TASK GOAL: Return each line of the entries that mentions the word "когда".

AVAILABLE DATA:
┌──

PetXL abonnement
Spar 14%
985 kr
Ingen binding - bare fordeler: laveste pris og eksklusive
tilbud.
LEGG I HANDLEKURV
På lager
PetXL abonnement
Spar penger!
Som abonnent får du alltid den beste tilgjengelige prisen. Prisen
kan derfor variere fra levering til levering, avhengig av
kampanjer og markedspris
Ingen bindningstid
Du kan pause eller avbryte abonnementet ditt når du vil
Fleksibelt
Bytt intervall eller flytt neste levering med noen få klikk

└──
┌──

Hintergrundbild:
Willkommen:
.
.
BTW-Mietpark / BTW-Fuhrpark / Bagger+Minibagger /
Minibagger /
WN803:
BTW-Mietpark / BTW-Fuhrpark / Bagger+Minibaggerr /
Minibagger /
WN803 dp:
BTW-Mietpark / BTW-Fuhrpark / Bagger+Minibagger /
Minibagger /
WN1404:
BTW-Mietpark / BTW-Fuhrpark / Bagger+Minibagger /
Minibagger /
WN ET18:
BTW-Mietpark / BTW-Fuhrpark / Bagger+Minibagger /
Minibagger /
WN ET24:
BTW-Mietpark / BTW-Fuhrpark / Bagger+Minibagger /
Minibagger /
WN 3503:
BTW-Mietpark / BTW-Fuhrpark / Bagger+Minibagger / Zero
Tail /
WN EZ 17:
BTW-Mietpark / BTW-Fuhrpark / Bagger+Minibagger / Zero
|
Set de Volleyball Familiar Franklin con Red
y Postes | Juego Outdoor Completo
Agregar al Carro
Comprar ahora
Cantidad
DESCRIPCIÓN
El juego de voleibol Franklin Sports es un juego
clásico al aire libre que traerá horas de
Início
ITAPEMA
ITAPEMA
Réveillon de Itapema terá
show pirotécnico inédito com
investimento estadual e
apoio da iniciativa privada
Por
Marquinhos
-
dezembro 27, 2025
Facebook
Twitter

└──
┌──

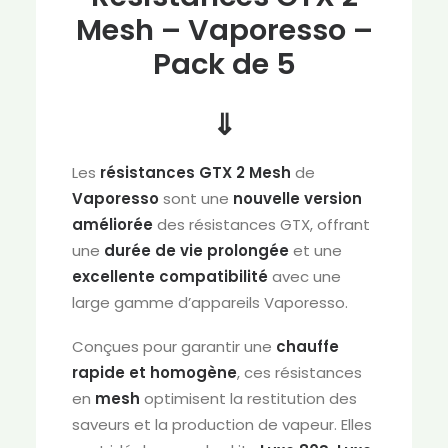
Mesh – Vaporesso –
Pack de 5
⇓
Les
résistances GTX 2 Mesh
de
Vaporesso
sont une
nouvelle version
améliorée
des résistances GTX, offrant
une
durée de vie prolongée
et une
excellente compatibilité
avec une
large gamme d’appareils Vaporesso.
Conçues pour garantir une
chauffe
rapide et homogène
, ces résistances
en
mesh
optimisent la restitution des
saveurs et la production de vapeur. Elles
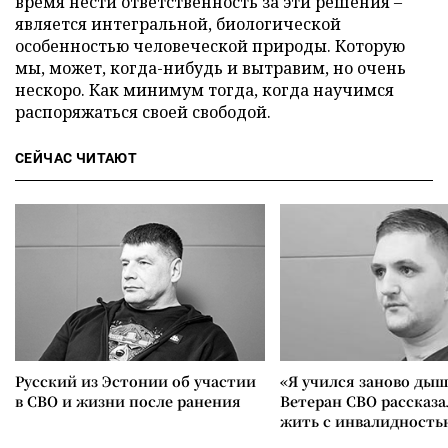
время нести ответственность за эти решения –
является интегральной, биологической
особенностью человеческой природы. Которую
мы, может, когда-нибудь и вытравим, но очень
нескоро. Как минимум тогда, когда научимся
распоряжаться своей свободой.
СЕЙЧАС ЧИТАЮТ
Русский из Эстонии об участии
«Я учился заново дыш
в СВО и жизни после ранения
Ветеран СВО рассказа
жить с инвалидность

└──

ANSWER FOR THE TASK:
мы, может, когда-нибудь и вытравим, но очень
нескоро. Как минимум тогда, когда научимся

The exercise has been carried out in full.